Clearly describe the entry and exit criteria for both buying and selling using the AB = CD pattern?
Entry and Exit Criteria for Harmonic Trading
To begin we identify the 4 points A, B, C, and D to start the process.
Then we confirm that C is between 61.8% and 78.6% of Fibonacci Retracements and D is between 127.2% and 161.8% to verify the 4 points. If C and D are not between the Fibonacci retracement levels, then the 4 points must be discarded.
When we have confirmed that point D is between the Fibonacci retracement levels:
For AB = CD Bearish
We enter the market when the price begins to form a bearish candle. Then we place our Stop Loss with 2-3% above point D and our take profit at 2-6% below point D. Our risk to reward ratio should be between 1:1 or 1:2. The black arrow represents the entry point, the red arrow represents the point where the profit is triggered and the green arrow is the point where the losses incurred are stopped. This is due to the position being entered, a sell position.
For AB = CD Bullish
We enter the market when the price begins to form a bullish candle. Then we place our Stop Loss with 2-3% below point D and our take profit at 2-6% above point D. Our risk to reward ratio should be between 1:1 or 1:2. The black arrow represents the entry point, the red arrow represents the point where the stop loss is triggered and the green arrow is the point where the take profit is triggered.
Make 2 entries (Up and Down) on any cryptocurrency pair using the AB = CD pattern confirming it with Fibonacci.
In making an entry into the market, it is important to follow the procedures that are necessary to execute the harmonic trading technique.
AB = CD Bullish Entry
I identified the four points A, B, C, and D, then I confirmed if point C is between 61.8% and 78.6% of the AB movement. Point C was found in between 61.8% and 78.6% of the AB movement. I used the Fibonacci retracement indicator to achieve this.
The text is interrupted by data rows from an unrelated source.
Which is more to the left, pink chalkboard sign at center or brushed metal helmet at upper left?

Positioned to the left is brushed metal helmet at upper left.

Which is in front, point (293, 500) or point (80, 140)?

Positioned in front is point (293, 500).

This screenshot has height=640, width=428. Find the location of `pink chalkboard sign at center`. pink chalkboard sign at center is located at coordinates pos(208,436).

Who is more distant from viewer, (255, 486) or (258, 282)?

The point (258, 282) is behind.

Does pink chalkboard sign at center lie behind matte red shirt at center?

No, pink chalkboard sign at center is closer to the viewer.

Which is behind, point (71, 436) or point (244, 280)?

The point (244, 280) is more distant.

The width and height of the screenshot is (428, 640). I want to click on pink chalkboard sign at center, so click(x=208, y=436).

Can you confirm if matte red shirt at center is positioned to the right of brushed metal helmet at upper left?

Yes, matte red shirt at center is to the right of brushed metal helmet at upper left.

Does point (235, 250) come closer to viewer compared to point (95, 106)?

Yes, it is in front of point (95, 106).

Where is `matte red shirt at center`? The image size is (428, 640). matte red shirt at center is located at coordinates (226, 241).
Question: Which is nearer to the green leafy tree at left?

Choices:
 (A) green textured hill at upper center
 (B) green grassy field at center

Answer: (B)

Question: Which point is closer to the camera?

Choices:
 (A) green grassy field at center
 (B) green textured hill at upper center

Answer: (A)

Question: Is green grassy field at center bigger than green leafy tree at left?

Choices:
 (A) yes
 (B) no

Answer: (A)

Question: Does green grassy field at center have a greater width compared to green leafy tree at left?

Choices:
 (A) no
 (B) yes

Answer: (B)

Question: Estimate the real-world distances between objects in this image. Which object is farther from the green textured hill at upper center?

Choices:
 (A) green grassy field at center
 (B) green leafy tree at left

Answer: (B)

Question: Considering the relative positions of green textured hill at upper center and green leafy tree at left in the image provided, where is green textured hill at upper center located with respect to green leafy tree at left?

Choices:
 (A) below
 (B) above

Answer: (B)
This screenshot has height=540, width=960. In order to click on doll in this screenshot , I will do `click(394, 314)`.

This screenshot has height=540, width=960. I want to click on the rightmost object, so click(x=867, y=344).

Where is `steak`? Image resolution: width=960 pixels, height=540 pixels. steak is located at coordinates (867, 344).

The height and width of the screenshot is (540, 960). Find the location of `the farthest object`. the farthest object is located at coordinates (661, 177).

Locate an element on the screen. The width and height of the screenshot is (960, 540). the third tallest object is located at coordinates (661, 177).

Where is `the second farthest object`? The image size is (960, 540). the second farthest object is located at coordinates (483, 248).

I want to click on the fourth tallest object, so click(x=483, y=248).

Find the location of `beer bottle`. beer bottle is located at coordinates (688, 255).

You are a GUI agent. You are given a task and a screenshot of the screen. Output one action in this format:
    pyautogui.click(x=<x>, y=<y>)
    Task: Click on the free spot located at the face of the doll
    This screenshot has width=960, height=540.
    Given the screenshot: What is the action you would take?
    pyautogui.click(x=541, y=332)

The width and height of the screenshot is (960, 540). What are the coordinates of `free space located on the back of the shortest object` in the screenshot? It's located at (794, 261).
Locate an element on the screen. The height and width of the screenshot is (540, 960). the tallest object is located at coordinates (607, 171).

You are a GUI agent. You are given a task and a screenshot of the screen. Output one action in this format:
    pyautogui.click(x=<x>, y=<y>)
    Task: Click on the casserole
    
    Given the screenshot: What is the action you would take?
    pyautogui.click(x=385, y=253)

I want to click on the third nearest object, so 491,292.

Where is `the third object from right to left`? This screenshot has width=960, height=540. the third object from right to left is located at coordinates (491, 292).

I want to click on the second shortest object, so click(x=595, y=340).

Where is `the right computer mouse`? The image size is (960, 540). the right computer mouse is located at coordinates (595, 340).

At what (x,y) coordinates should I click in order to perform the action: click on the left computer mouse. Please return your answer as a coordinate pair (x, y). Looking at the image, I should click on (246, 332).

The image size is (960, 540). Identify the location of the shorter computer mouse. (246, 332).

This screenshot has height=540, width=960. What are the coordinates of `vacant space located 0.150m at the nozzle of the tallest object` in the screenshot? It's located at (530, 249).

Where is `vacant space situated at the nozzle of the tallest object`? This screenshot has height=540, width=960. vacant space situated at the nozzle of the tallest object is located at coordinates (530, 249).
I then checked to confirm if point D is between 127.2% and 161.8% of the BC movement. Point D was found in between 127.2% and 161.8% of the BC movement. After the confirmation, I made a buy entry. The entry point was a little bit late as the market moved while checking for confirmations.
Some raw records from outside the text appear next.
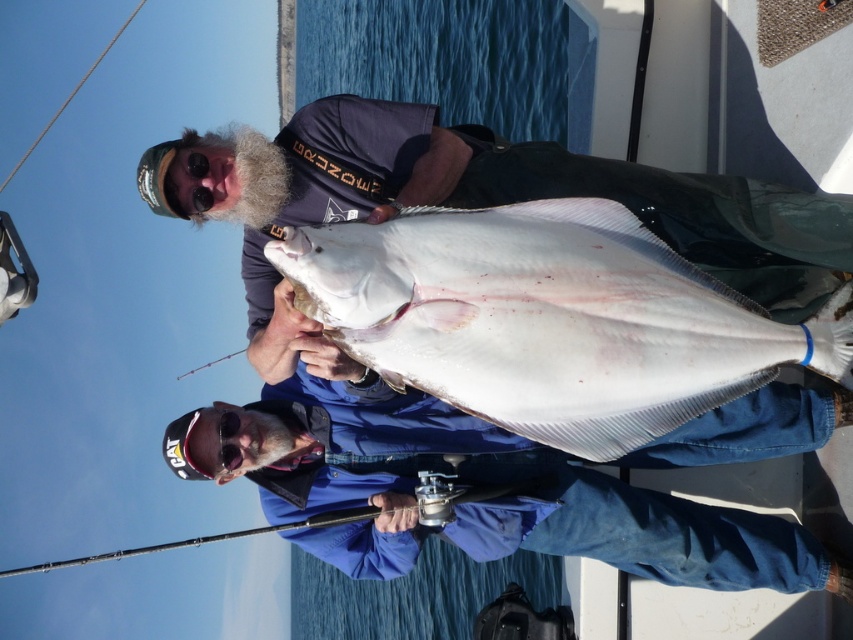 Is white smooth fish at center above white matte fish at center?

Actually, white smooth fish at center is below white matte fish at center.

Which of these two, white smooth fish at center or white matte fish at center, stands shorter?

Standing shorter between the two is white smooth fish at center.

Between point (509, 339) and point (164, 200), which one is positioned behind?

The point (164, 200) is behind.

What are the coordinates of `white smooth fish at center` in the screenshot? It's located at (549, 320).

Does white smooth fish at center appear under smooth black rod at center?

No.

Does white smooth fish at center have a greater height compared to smooth black rod at center?

No.

Is point (488, 248) closer to viewer compared to point (329, 518)?

Yes.

Locate an element on the screen. white smooth fish at center is located at coordinates (549, 320).

Is white matte fish at center in front of smooth black rod at center?

Yes, white matte fish at center is in front of smooth black rod at center.

Can you confirm if white matte fish at center is positioned to the right of smooth black rod at center?

Yes, white matte fish at center is to the right of smooth black rod at center.

The image size is (853, 640). I want to click on white matte fish at center, so click(x=465, y=205).

Locate an element on the screen. The width and height of the screenshot is (853, 640). white matte fish at center is located at coordinates (465, 205).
The position lasted for seconds, during that time I was able to make some profits. Though the profit I made was insignificant.
Conclusion
Employing the Harmonic trading pattern gives a precise way to trade because of its mathematical influence, but traders who intend to use this method are required to be patient, then also practice and study a lot to master the patterns. The basic measurements are just a start. And movements that do not follow the pattern measurements properly make the A, B, C, and D patterns invalid. Traders should be careful at this point when making decisions so as not to be led astray.
Note: All images used for illustration of harmonic trading are from trading view.